Implementation check for Kruskal's algorithm used for maze generation

Question

I have a pathfinding project and I want to use Kruskal's algorithm as a maze generator. I am using a rank-based disjoint set data structure to detect cycles, which seems to be the standard way.

However, the mazes that I generate cannot be solved. Which leads me to think that there might be something wrong with my implementation logic.

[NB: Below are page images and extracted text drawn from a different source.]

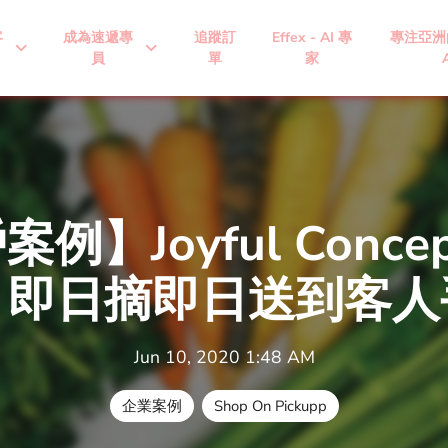
客
成為速遞專
追蹤訂
Effex - AI 專
專注亞洲
expand_more
expand_more
員
單
家
例】Joyful Conce
、即日摘即日送到客人
Jun 10, 2020 1:48 AM
企業案例
Shop On Pickupp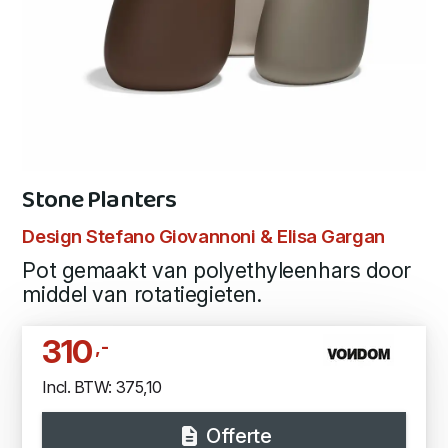
Stone Planters
Design Stefano Giovannoni & Elisa Gargan
Pot gemaakt van polyethyleenhars door
middel van rotatiegieten.
310
,-
Incl. BTW: 375,10
Offerte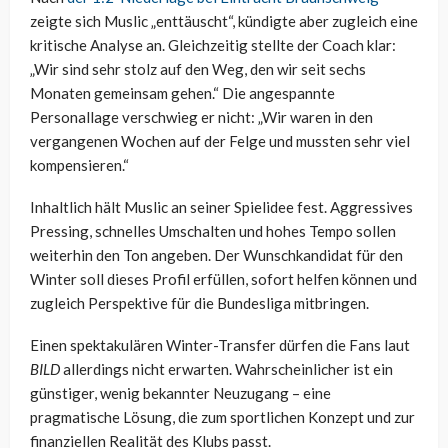
zeigte sich Muslic „enttäuscht“, kündigte aber zugleich eine
kritische Analyse an. Gleichzeitig stellte der Coach klar:
„Wir sind sehr stolz auf den Weg, den wir seit sechs
Monaten gemeinsam gehen.“ Die angespannte
Personallage verschwieg er nicht: „Wir waren in den
vergangenen Wochen auf der Felge und mussten sehr viel
kompensieren.“
Inhaltlich hält Muslic an seiner Spielidee fest. Aggressives
Pressing, schnelles Umschalten und hohes Tempo sollen
weiterhin den Ton angeben. Der Wunschkandidat für den
Winter soll dieses Profil erfüllen, sofort helfen können und
zugleich Perspektive für die Bundesliga mitbringen.
Einen spektakulären Winter-Transfer dürfen die Fans laut
BILD
allerdings nicht erwarten. Wahrscheinlicher ist ein
günstiger, wenig bekannter Neuzugang – eine
pragmatische Lösung, die zum sportlichen Konzept und zur
finanziellen Realität des Klubs passt.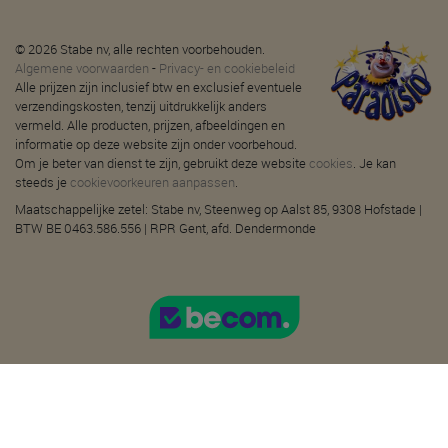
© 2026 Stabe nv, alle rechten voorbehouden.
Algemene voorwaarden
-
Privacy- en cookiebeleid
Alle prijzen zijn inclusief btw en exclusief eventuele
verzendingskosten, tenzij uitdrukkelijk anders
vermeld. Alle producten, prijzen, afbeeldingen en
informatie op deze website zijn onder voorbehoud.
Om je beter van dienst te zijn, gebruikt deze website
cookies
. Je kan
steeds je
cookievoorkeuren aanpassen
.
Maatschappelijke zetel: Stabe nv, Steenweg op Aalst 85, 9308 Hofstade |
BTW BE 0463.586.556 | RPR Gent, afd. Dendermonde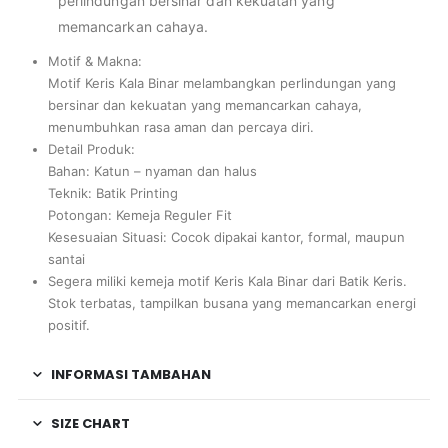
perlindungan bersinar dan kekuatan yang
memancarkan cahaya.
Motif & Makna:
Motif Keris Kala Binar melambangkan perlindungan yang
bersinar dan kekuatan yang memancarkan cahaya,
menumbuhkan rasa aman dan percaya diri.
Detail Produk:
Bahan: Katun – nyaman dan halus
Teknik: Batik Printing
Potongan: Kemeja Reguler Fit
Kesesuaian Situasi: Cocok dipakai kantor, formal, maupun
santai
Segera miliki kemeja motif Keris Kala Binar dari Batik Keris.
Stok terbatas, tampilkan busana yang memancarkan energi
positif.
INFORMASI TAMBAHAN
SIZE CHART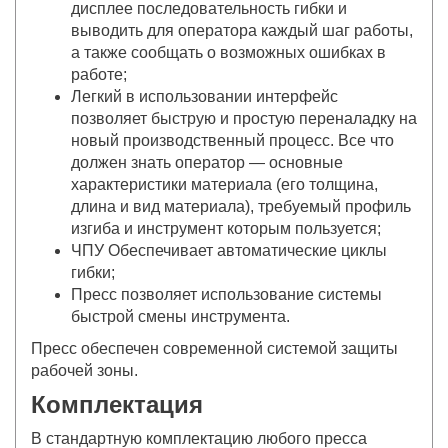
дисплее последовательность гибки и
выводить для оператора каждый шаг работы,
а также сообщать о возможных ошибках в
работе;
Легкий в использовании интерфейс
позволяет быструю и простую переналадку на
новый производственный процесс. Все что
должен знать оператор — основные
характеристики материала (его толщина,
длина и вид материала), требуемый профиль
изгиба и инструмент которым пользуется;
ЧПУ Обеспечивает автоматические циклы
гибки;
Пресс позволяет использование системы
быстрой смены инструмента.
Пресс обеспечен современной системой защиты
рабочей зоны.
Комплектация
В стандартную комплектацию любого пресса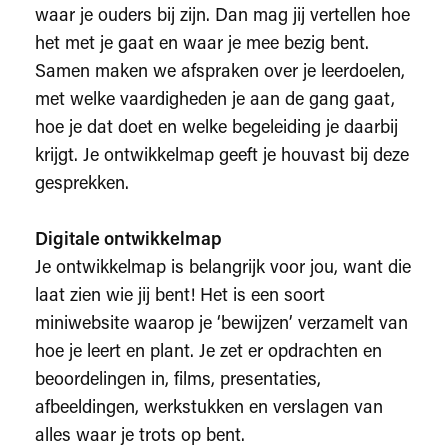
waar je ouders bij zijn. Dan mag jij vertellen hoe
het met je gaat en waar je mee bezig bent.
Samen maken we afspraken over je leerdoelen,
met welke vaardigheden je aan de gang gaat,
hoe je dat doet en welke begeleiding je daarbij
krijgt. Je ontwikkelmap geeft je houvast bij deze
gesprekken.
Digitale ontwikkelmap
Je ontwikkelmap is belangrijk voor jou, want die
laat zien wie jij bent! Het is een soort
miniwebsite waarop je ‘bewijzen’ verzamelt van
hoe je leert en plant. Je zet er opdrachten en
beoordelingen in, films, presentaties,
afbeeldingen, werkstukken en verslagen van
alles waar je trots op bent.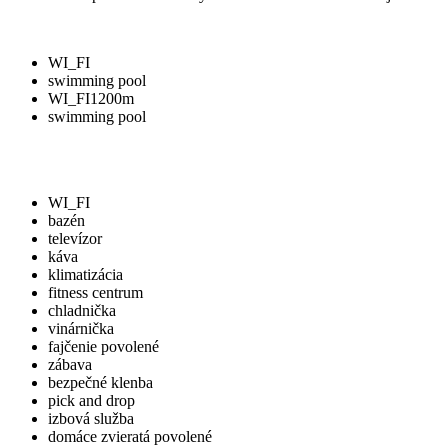
WI_FI
swimming pool
WI_FI
1200m
swimming pool
WI_FI
bazén
televízor
káva
klimatizácia
fitness centrum
chladnička
vinárnička
fajčenie povolené
zábava
bezpečné klenba
pick and drop
izbová služba
domáce zvieratá povolené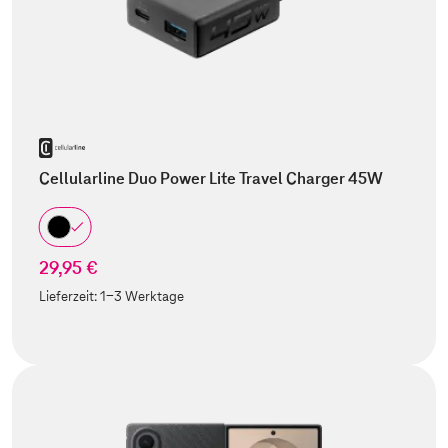
Cellularline Duo Power Lite Travel Charger 45W
29,95 €
Lieferzeit:
1-3 Werktage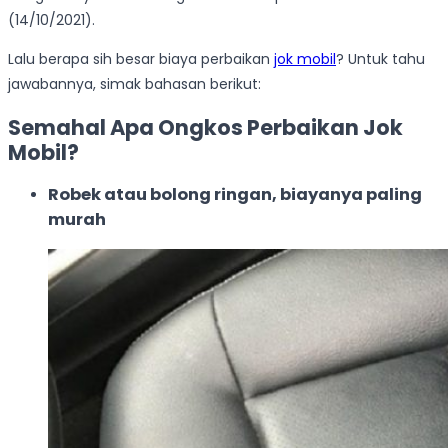
(14/10/2021).
Lalu berapa sih besar biaya perbaikan
jok mobil
? Untuk tahu
jawabannya, simak bahasan berikut:
Semahal Apa Ongkos Perbaikan Jok
Mobil?
Robek atau bolong ringan, biayanya paling
murah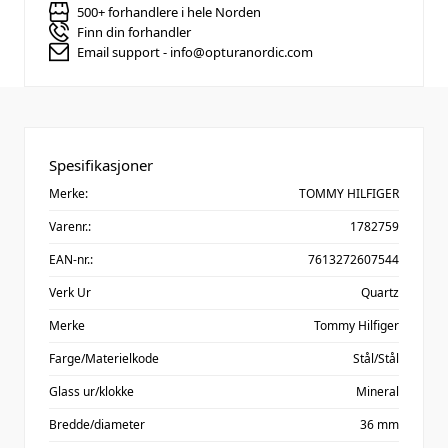
500+ forhandlere i hele Norden
Finn din forhandler
Email support - info@opturanordic.com
Spesifikasjoner
Merke:
TOMMY HILFIGER
Varenr.:
1782759
EAN-nr.:
7613272607544
Verk Ur
Quartz
Merke
Tommy Hilfiger
Farge/Materielkode
Stål/Stål
Glass ur/klokke
Mineral
Bredde/diameter
36 mm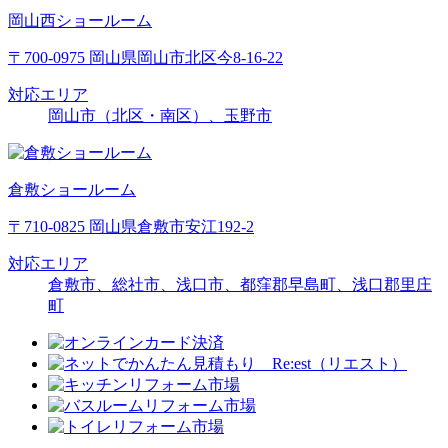
岡山西ショールーム
〒700-0975 岡山県岡山市北区今8-16-22
対応エリア
岡山市（北区・南区）、玉野市
倉敷ショールーム
〒710-0825 岡山県倉敷市安江192-2
対応エリア
倉敷市、総社市、浅口市、都窪郡早島町、浅口郡里庄
町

init_walls() //m by n grid of walls
MST = {}
add each node to MST
while MST is not empty
    node = random_node()
    neighborNode = random_neighbor(node) //up, down, left or right
if find(node) not equal to find(neighborNode)
    convertWallToPassage(neighborNode)
    union(node, neighborNode)

delete node from MST

find and union are standard operations in the disjoint set used to detect cycles. If two nodes have the same parent, then they are in the same set and hence forms a cycle. I wonder if there is a gap in my logic, or is my approach flawed?

Answer 1

Kruskal's algorithm iterates through edges, not through vertices. I think it would be better if it looked like:

init_walls() //m by n grid of walls
W = set of all walls
p = 0 //counting the number of passages created
While p < m × n - 1
      (u, v) = random_wall()
  if find(u) ≠ find(v)
       convertWallToPassage(u, v)
       union(u, v)
       p = p + 1

  delete (u, v) from walls

Here, $m\times n$ represents the number of nodes in an $m$ by $n$ grid. You could use the halting condition W is empty, but it is well known that a connected acyclic graph has one more node than edges.